| TASK GOAL |
Tally the lines of the listing below in which the string "email" occurs, and give the tally alone.

*** Opening RECORD EXCERPTS ***

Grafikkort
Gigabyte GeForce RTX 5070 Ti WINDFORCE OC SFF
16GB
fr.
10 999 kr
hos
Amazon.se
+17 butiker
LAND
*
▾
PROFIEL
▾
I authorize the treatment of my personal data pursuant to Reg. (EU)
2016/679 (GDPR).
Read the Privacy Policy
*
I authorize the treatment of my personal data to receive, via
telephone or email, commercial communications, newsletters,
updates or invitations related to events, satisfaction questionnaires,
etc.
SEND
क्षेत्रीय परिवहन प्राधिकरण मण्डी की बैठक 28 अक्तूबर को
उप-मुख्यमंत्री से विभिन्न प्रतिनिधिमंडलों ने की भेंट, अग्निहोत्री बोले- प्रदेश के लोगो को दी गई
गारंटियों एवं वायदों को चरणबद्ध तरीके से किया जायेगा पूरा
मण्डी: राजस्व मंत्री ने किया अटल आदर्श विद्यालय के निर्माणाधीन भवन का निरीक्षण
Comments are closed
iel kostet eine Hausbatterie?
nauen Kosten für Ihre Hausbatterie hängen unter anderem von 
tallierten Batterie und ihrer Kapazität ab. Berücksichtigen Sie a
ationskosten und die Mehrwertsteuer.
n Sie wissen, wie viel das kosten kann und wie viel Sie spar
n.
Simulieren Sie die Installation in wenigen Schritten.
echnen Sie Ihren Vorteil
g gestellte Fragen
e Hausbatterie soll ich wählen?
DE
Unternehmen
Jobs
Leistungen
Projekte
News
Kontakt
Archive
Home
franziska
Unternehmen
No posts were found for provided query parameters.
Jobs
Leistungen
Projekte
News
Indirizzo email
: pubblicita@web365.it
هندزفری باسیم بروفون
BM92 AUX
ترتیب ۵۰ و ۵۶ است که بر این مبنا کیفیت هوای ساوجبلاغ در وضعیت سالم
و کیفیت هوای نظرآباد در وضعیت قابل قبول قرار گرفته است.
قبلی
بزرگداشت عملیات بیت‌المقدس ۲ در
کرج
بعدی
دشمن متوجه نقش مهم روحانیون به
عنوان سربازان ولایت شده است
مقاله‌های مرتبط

*** Closing RECORD EXCERPTS ***

| RESULT OF THE EXERCISE |
2